(Entries taken from a collection)
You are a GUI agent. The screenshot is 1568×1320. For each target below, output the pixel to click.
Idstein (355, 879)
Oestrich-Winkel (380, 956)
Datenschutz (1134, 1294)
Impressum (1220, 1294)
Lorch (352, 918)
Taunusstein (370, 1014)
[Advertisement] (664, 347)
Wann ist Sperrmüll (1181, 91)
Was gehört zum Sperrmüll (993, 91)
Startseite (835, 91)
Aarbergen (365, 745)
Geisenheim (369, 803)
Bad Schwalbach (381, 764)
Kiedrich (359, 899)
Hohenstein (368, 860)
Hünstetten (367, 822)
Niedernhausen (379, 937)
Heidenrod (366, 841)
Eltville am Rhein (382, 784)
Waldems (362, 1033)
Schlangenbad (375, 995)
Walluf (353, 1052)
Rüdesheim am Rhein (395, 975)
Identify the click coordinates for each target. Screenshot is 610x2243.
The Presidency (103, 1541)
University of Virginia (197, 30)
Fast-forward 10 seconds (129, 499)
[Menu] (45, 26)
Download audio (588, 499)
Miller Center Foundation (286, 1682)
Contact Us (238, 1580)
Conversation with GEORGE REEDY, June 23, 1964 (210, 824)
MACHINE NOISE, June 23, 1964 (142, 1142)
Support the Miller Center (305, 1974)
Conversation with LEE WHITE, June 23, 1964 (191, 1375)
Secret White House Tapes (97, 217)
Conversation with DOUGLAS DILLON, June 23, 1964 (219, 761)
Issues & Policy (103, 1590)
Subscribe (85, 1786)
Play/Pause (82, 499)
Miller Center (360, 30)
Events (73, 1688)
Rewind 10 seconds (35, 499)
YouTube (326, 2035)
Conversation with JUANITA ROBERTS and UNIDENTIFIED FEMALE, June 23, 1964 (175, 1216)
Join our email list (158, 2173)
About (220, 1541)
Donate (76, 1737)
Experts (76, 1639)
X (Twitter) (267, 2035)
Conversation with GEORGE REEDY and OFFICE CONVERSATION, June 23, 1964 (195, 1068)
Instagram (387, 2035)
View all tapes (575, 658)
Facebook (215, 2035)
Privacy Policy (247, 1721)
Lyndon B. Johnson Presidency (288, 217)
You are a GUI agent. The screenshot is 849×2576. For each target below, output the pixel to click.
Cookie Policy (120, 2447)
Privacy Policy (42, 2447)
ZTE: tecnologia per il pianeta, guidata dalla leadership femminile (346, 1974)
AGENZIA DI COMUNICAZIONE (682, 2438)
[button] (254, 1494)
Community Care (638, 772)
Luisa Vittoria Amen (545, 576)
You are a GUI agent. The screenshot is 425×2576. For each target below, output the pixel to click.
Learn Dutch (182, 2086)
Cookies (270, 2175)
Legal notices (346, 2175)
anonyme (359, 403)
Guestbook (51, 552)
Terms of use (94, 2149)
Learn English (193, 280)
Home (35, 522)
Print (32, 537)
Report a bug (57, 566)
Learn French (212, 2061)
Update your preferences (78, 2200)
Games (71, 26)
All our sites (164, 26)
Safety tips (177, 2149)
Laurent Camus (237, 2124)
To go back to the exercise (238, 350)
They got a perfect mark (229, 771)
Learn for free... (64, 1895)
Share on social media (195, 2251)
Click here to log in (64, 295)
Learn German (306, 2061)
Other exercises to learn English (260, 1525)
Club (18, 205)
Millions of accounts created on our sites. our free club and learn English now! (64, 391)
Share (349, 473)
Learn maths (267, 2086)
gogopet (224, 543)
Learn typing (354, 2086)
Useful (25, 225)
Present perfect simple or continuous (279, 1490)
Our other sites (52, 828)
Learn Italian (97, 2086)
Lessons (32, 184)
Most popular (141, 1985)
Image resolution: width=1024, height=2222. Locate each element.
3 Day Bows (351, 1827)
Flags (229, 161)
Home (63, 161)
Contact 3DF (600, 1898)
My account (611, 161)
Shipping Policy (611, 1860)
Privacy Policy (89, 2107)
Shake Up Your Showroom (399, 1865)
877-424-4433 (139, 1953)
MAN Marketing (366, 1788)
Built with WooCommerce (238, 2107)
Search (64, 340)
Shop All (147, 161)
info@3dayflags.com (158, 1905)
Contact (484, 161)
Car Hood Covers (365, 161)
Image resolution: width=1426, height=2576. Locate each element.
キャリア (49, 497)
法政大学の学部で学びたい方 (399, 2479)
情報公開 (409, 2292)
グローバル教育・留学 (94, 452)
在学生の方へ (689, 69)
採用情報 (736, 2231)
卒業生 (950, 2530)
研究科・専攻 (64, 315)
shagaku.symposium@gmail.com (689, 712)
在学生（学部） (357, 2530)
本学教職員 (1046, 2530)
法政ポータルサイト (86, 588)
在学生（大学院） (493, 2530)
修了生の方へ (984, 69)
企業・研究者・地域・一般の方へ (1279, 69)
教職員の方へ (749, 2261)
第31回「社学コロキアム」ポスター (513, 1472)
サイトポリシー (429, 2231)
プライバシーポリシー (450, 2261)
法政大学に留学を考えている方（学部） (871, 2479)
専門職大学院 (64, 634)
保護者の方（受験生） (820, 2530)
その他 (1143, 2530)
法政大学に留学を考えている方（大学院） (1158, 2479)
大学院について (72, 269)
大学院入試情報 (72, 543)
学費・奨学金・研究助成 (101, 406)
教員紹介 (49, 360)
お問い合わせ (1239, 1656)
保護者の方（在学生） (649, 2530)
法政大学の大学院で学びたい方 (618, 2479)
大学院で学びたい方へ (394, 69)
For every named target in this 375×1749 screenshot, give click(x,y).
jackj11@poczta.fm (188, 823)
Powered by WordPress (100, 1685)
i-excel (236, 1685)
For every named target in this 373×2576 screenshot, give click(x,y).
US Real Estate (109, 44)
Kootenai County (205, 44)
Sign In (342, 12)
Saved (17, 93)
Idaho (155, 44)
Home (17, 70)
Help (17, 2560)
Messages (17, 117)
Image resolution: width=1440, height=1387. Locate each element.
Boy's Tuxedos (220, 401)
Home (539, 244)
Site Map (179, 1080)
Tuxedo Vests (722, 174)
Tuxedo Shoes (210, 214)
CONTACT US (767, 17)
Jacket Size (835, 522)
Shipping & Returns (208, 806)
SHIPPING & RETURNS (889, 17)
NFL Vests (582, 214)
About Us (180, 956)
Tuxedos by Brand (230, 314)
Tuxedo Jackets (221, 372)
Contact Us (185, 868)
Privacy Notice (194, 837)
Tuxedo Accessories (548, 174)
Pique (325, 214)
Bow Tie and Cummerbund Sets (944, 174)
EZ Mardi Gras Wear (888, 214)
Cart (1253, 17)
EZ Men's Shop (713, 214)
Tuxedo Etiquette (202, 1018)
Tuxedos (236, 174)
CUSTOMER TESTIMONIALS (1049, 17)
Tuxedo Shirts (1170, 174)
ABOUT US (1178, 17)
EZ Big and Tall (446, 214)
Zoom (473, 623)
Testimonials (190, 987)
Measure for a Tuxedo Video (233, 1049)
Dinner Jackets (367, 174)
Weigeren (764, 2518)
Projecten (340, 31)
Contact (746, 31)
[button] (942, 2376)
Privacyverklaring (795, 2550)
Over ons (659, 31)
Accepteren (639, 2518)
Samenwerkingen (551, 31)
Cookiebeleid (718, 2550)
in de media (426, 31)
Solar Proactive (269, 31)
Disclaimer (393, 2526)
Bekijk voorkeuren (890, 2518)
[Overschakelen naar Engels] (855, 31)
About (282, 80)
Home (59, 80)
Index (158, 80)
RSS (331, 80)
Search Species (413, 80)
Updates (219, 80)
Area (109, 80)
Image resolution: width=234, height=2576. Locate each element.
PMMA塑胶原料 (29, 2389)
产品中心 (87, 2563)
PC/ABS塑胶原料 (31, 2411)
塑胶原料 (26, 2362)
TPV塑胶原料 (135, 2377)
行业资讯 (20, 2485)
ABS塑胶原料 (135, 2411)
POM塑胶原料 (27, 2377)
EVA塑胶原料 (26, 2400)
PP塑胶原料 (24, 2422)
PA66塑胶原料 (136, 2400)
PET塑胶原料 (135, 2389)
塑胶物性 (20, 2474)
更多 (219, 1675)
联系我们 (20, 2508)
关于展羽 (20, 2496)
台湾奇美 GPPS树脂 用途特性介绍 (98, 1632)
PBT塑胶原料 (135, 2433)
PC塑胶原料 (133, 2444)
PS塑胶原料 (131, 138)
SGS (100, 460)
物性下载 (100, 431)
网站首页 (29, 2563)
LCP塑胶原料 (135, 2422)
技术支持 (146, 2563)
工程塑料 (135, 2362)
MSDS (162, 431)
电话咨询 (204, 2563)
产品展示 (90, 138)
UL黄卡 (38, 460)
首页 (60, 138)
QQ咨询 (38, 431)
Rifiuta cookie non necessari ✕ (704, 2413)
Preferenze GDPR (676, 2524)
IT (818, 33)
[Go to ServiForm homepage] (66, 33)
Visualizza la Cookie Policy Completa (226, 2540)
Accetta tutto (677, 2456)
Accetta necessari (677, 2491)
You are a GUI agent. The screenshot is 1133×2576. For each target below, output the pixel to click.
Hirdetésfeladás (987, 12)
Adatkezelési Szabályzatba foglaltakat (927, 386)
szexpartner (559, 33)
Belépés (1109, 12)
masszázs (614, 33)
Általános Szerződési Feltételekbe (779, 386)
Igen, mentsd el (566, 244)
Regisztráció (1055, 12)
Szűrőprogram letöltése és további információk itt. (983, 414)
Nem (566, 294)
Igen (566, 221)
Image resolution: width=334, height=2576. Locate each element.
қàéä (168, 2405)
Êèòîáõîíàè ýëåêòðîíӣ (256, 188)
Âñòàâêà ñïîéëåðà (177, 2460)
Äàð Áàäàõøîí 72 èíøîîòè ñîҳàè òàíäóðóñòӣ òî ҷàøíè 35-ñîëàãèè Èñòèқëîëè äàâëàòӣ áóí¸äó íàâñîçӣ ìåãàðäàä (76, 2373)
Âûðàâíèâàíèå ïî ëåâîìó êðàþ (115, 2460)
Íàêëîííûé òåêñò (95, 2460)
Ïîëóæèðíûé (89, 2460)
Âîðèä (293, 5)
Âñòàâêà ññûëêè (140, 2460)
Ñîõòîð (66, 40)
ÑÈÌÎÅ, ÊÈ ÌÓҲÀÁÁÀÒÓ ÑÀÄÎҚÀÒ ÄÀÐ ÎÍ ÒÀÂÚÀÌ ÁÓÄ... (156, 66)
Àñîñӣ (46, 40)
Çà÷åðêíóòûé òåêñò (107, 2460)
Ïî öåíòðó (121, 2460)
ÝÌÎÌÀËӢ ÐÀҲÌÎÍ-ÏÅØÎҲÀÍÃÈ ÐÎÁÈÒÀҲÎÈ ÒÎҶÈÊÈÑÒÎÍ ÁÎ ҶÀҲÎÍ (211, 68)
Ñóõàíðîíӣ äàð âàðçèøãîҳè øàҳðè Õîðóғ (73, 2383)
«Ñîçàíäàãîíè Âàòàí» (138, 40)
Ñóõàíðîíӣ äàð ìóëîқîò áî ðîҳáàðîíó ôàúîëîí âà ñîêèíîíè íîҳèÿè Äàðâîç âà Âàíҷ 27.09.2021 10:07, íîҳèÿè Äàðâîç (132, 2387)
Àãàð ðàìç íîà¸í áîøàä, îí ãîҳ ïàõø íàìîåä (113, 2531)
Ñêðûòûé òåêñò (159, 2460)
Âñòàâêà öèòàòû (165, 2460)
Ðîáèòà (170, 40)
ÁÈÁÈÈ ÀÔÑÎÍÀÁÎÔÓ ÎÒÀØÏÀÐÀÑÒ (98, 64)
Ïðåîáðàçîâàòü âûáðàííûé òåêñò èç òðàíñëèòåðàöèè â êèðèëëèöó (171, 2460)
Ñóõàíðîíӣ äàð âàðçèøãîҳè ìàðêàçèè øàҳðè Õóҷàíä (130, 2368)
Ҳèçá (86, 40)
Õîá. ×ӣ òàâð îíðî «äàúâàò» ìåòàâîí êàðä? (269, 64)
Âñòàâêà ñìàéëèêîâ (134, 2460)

■ EXERCISE REQUIREMENTS
Take the lines above from the one containing "Tuxedo Shirts (1170, 174)" down to the one containing "[button] (942, 2376)", and transcribe them exactly, both ends included.

■ EXERCISE RESPONSE
Tuxedo Shirts (1170, 174)
ABOUT US (1178, 17)
EZ Big and Tall (446, 214)
Zoom (473, 623)
Testimonials (190, 987)
Measure for a Tuxedo Video (233, 1049)
Dinner Jackets (367, 174)
Weigeren (764, 2518)
Projecten (340, 31)
Contact (746, 31)
[button] (942, 2376)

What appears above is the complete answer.